For a good solution, Sobel points to the Ladder of Environmental Responsibility in his paper Climate Change Meets Ecophobia. It breaks down age-appropriate activities by grade, helping kids enter the natural world at a confident, measured pace:


Help create seasonal crafts and decorations in the house that are in line with seasonal changes and equinoxes. This is easy enough to do considering kids already decorate for Christmas and Easter. This allows them to tune in to the rhythm of the seasons.

First Grade

Get the kid out to help with flower gardening. This requires fingers in the dirt and incidental contact with worms bugs and plants. It also helps them learn what it takes for things to grow.

Second Grade

Graduate to vegetables. Same story here, though the motivation is amped up by being able to eat the things that come out of the ground.

Third Grade

Get them to keep the yard and neighborhood clean. It develops a sense of stewardship in the world beyond their backyard.

Fourth Grade

Be responsible for home recycling. An even greater sense of stewardship and action here. Children begin to feel as if something they are doing actively matters.

Fifth Grade

Start composting.

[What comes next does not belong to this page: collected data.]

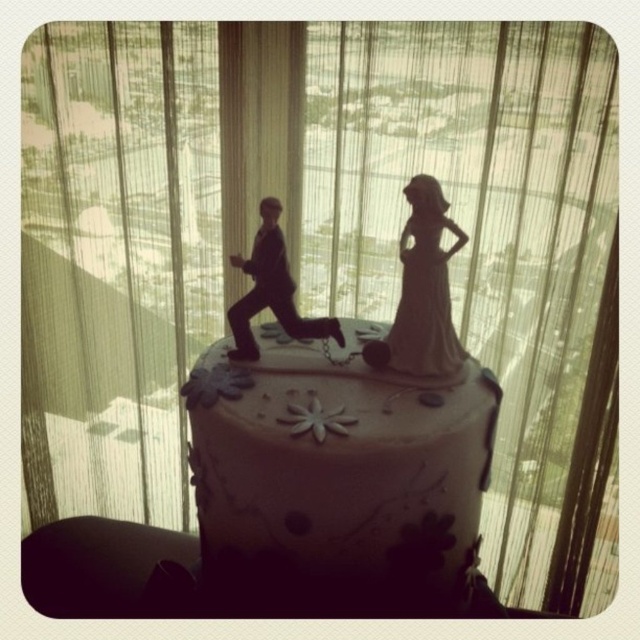 You are a guest at the wedding reception and want to take a photo of the white matte cake at center and the matte black figure at center. Which object should you focus on first if you want to capture both in the same frame without moving the camera?

You should focus on the white matte cake at center first because it is taller than the matte black figure at center, so it will be easier to ensure both are in frame by starting with the taller object.

You are a guest at the wedding reception and want to take a photo of the cake. The photographer tells you that the white porcelain bride at center and the matte black figure at center are in different positions. Which figurine will appear larger in the photo?

The white porcelain bride at center will appear larger in the photo because it is closer to the viewer than the matte black figure at center. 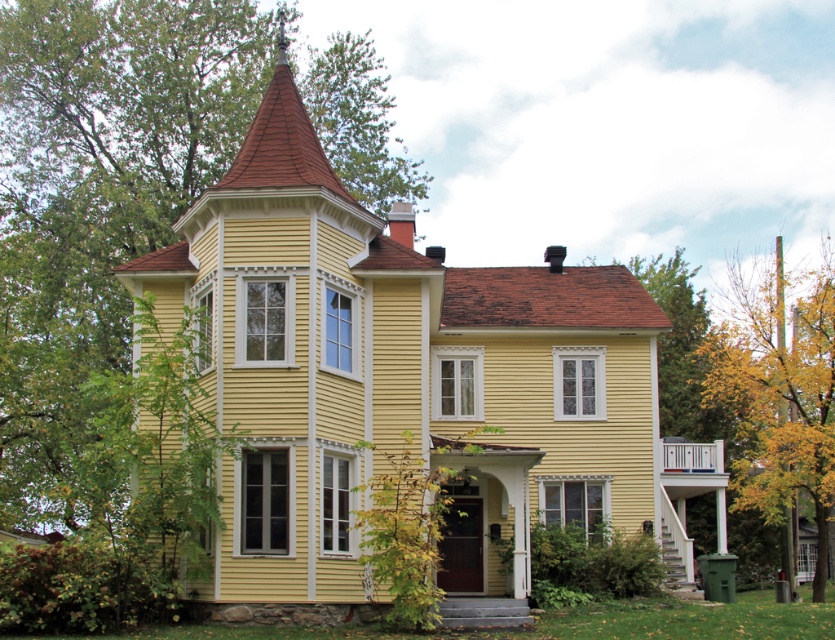 You are standing in front of the house and notice two trees. One is a green leafy tree at upper left and the other is a yellow leafy tree at lower right. Which tree is located to the left of the other?

The green leafy tree at upper left is positioned on the left side of the yellow leafy tree at lower right.

You are standing at the base of the Victorian house and want to know how far you are from the point labeled point (33, 56). Can you determine the distance?

The distance between you and point (33, 56) is 285.57 feet.

You are standing in front of the Victorian house and notice a green leafy tree at upper left. Based on its coordinates, is the tree closer to the top or the bottom of the image?

The green leafy tree at upper left is located at point 0.330 on the x axis and 0.119 on the y axis. Since the y coordinate is closer to 0, which represents the bottom of the image, the tree is closer to the bottom. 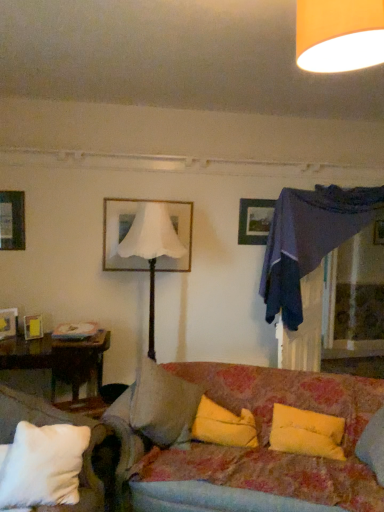 Question: From a real-world perspective, is white matte picture frame at upper center, marked as the first picture frame in a right-to-left arrangement, positioned above or below white soft pillow at lower left, positioned as the first pillow in left-to-right order?

Choices:
 (A) below
 (B) above

Answer: (B)

Question: Is white matte picture frame at upper center, the fourth picture frame in the left-to-right sequence, taller or shorter than white soft pillow at lower left, the 3th pillow from the right?

Choices:
 (A) tall
 (B) short

Answer: (A)

Question: Based on their relative distances, which object is farther from the white matte picture frame at upper center, marked as the first picture frame in a right-to-left arrangement?

Choices:
 (A) metallic silver picture frame at upper left, the third picture frame when ordered from right to left
 (B) floral fabric couch at center
 (C) transparent glass door at upper right
 (D) orange fabric lampshade at upper center, which is counted as the 1th lamp, starting from the right
 (E) white soft pillow at lower left, the 3th pillow from the right

Answer: (D)

Question: Which of these objects is positioned farthest from the floral fabric couch at center?

Choices:
 (A) white fabric lampshade at center, which appears as the first lamp when ordered from the bottom
 (B) yellow fabric pillow at center, which is the 1th pillow from right to left
 (C) brown wooden table at lower left
 (D) white matte picture frame at upper center, the fourth picture frame in the left-to-right sequence
 (E) yellow fabric pillow at center, which ranks as the second pillow in right-to-left order

Answer: (D) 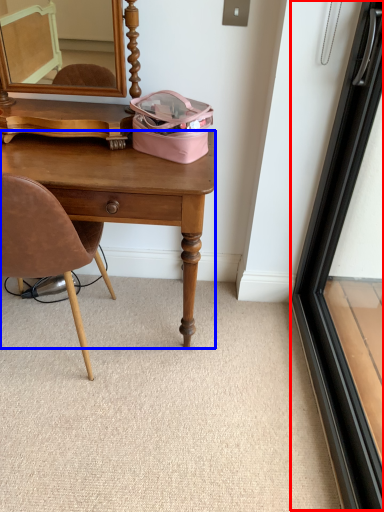 Question: Which object is closer to the camera taking this photo, screen door (highlighted by a red box) or desk (highlighted by a blue box)?

Choices:
 (A) screen door
 (B) desk

Answer: (A) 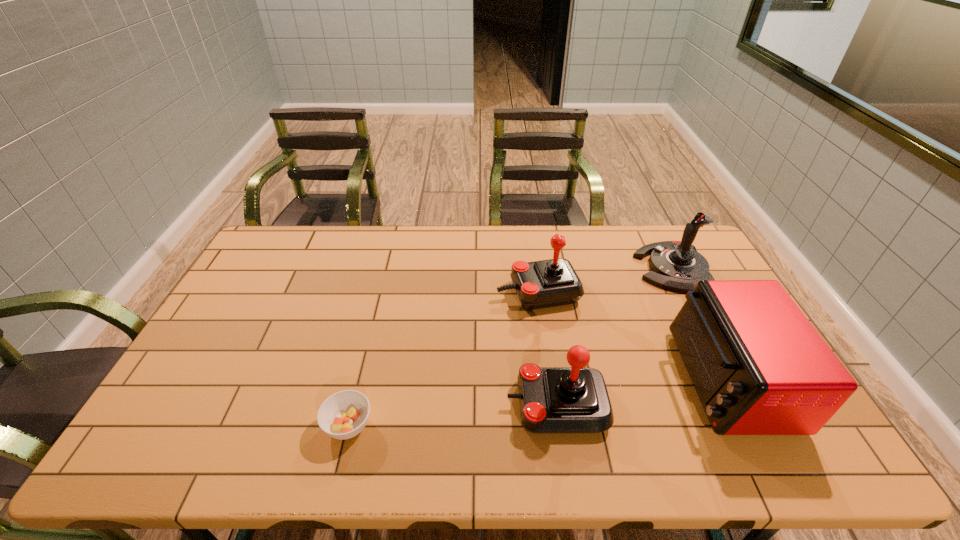 Where is `toaster oven positioned at the right edge`? toaster oven positioned at the right edge is located at coordinates (759, 367).

At what (x,y) coordinates should I click in order to perform the action: click on object present at the far right corner. Please return your answer as a coordinate pair (x, y). Looking at the image, I should click on (676, 265).

Where is `object that is at the near right corner`? The image size is (960, 540). object that is at the near right corner is located at coordinates (759, 367).

At what (x,y) coordinates should I click in order to perform the action: click on vacant space at the far edge. Please return your answer as a coordinate pair (x, y). The width and height of the screenshot is (960, 540). Looking at the image, I should click on (600, 234).

The image size is (960, 540). In the image, there is a desktop. What are the coordinates of `vacant space at the near edge` in the screenshot? It's located at (560, 457).

You are a GUI agent. You are given a task and a screenshot of the screen. Output one action in this format:
    pyautogui.click(x=<x>, y=<y>)
    Task: Click on the free spot at the left edge of the desktop
    
    Given the screenshot: What is the action you would take?
    pyautogui.click(x=220, y=356)

In the image, there is a desktop. Find the location of `free space at the far left corner`. free space at the far left corner is located at coordinates (279, 241).

The width and height of the screenshot is (960, 540). Find the location of `free space at the near left corner`. free space at the near left corner is located at coordinates (178, 446).

Image resolution: width=960 pixels, height=540 pixels. In order to click on free spot between the nearest joystick and the rightmost joystick in this screenshot , I will do `click(614, 336)`.

At what (x,y) coordinates should I click in order to perform the action: click on vacant region between the rightmost joystick and the soup bowl. Please return your answer as a coordinate pair (x, y). Looking at the image, I should click on (510, 347). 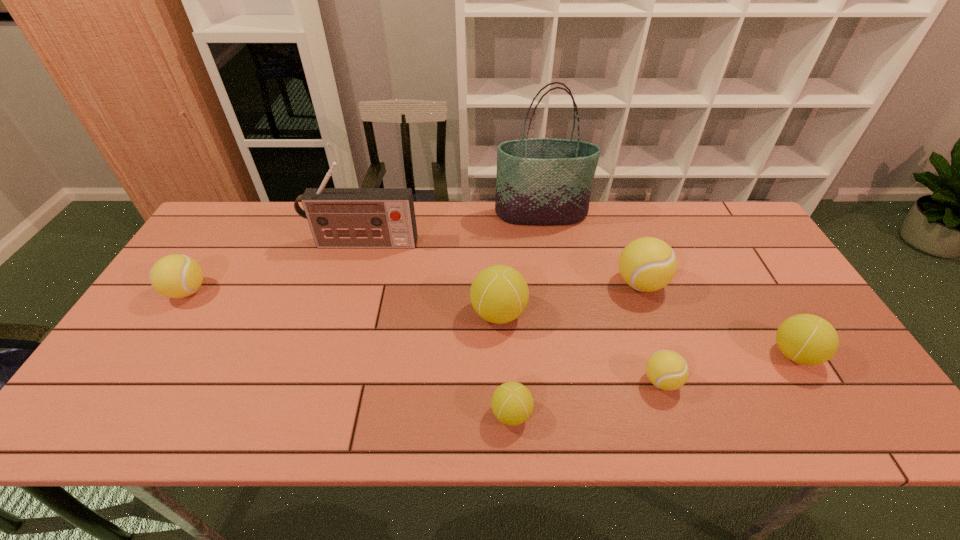 The height and width of the screenshot is (540, 960). What are the coordinates of `the smallest yellow tennis ball` in the screenshot? It's located at (667, 370).

Locate an element on the screen. the smallest green tennis ball is located at coordinates (512, 403).

Locate an element on the screen. This screenshot has width=960, height=540. vacant space located 0.320m on the right of the tote bag is located at coordinates (683, 214).

At what (x,y) coordinates should I click in order to perform the action: click on free location located 0.360m on the front panel of the second object from left to right. Please return your answer as a coordinate pair (x, y). The image size is (960, 540). Looking at the image, I should click on point(333,347).

Locate an element on the screen. vacant region located on the right of the biggest yellow tennis ball is located at coordinates (716, 284).

At what (x,y) coordinates should I click in order to perform the action: click on free region located 0.320m on the back of the biggest green tennis ball. Please return your answer as a coordinate pair (x, y). The width and height of the screenshot is (960, 540). Looking at the image, I should click on (495, 222).

Identify the location of vacant space located 0.150m on the front of the leftmost yellow tennis ball. The height and width of the screenshot is (540, 960). (148, 354).

This screenshot has width=960, height=540. I want to click on free space located 0.230m on the left of the second smallest green tennis ball, so tap(676, 354).

The height and width of the screenshot is (540, 960). I want to click on vacant area situated on the back of the nearest yellow tennis ball, so click(633, 295).

This screenshot has height=540, width=960. Find the location of `free region located 0.200m on the right of the smallest green tennis ball`. free region located 0.200m on the right of the smallest green tennis ball is located at coordinates (622, 414). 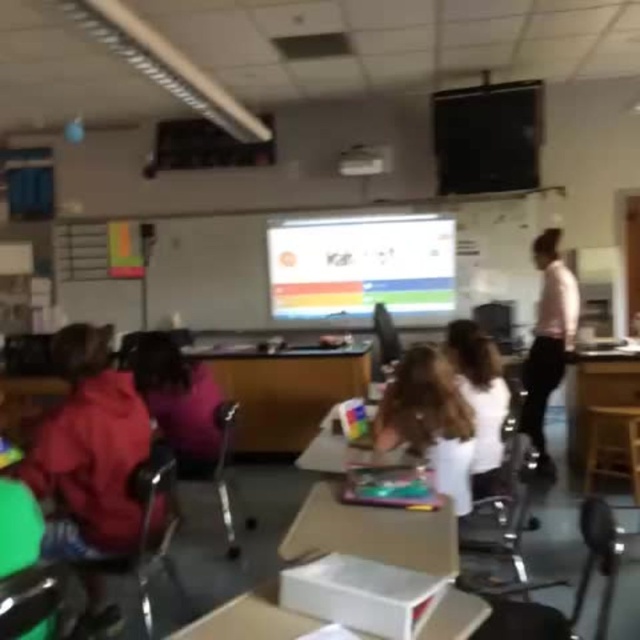 Does wooden desk at center appear on the left side of wooden stool at lower right?

Indeed, wooden desk at center is positioned on the left side of wooden stool at lower right.

Between wooden desk at center and wooden stool at lower right, which one has more height?

wooden desk at center

Is point (288, 428) positioned in front of point (624, 468)?

No, (288, 428) is behind (624, 468).

The height and width of the screenshot is (640, 640). I want to click on wooden desk at center, so click(285, 392).

Find the location of a particular element. This screenshot has width=640, height=640. wooden desk at center is located at coordinates (285, 392).

Image resolution: width=640 pixels, height=640 pixels. Identify the location of wooden desk at center. (285, 392).

Is point (316, 413) closer to viewer compared to point (461, 497)?

That is False.

Does point (221, 376) come behind point (442, 467)?

Yes, point (221, 376) is behind point (442, 467).

Locate an element on the screen. The height and width of the screenshot is (640, 640). wooden desk at center is located at coordinates (285, 392). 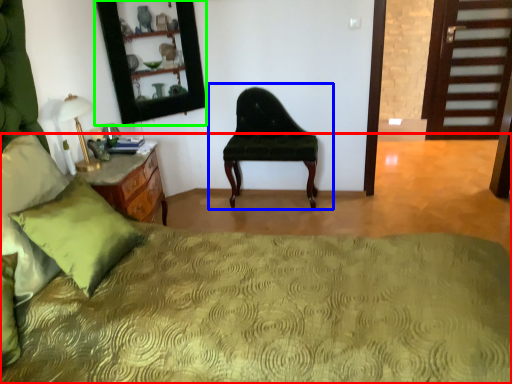 Question: Considering the real-world distances, which object is farthest from bed (highlighted by a red box)? chair (highlighted by a blue box) or mirror (highlighted by a green box)?

Choices:
 (A) chair
 (B) mirror

Answer: (B) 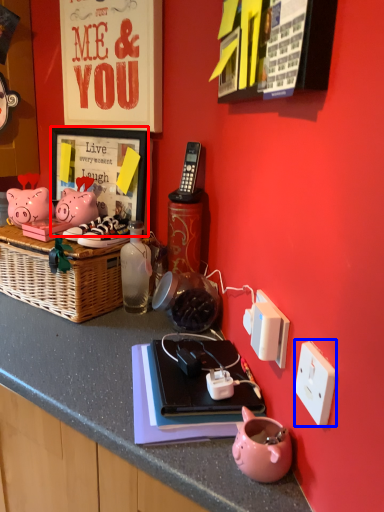 Question: Which point is closer to the camera, picture frame (highlighted by a red box) or power outlet (highlighted by a blue box)?

Choices:
 (A) picture frame
 (B) power outlet

Answer: (B)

This is an awesome way to learn about the circle of life beyond what they’ve gleaned from The Lion King.

Sixth Grade

Have them help monitor and reduce house energy use. That means, for once, the kid gets to tell the parents to turn off the lights.

The plan is a slow burn for sure, but it’s way more effective than inundating children with a white-knuckled fear of a doomed world. Get the whole family outside, be aware of the issues, and greet the warming future without fear.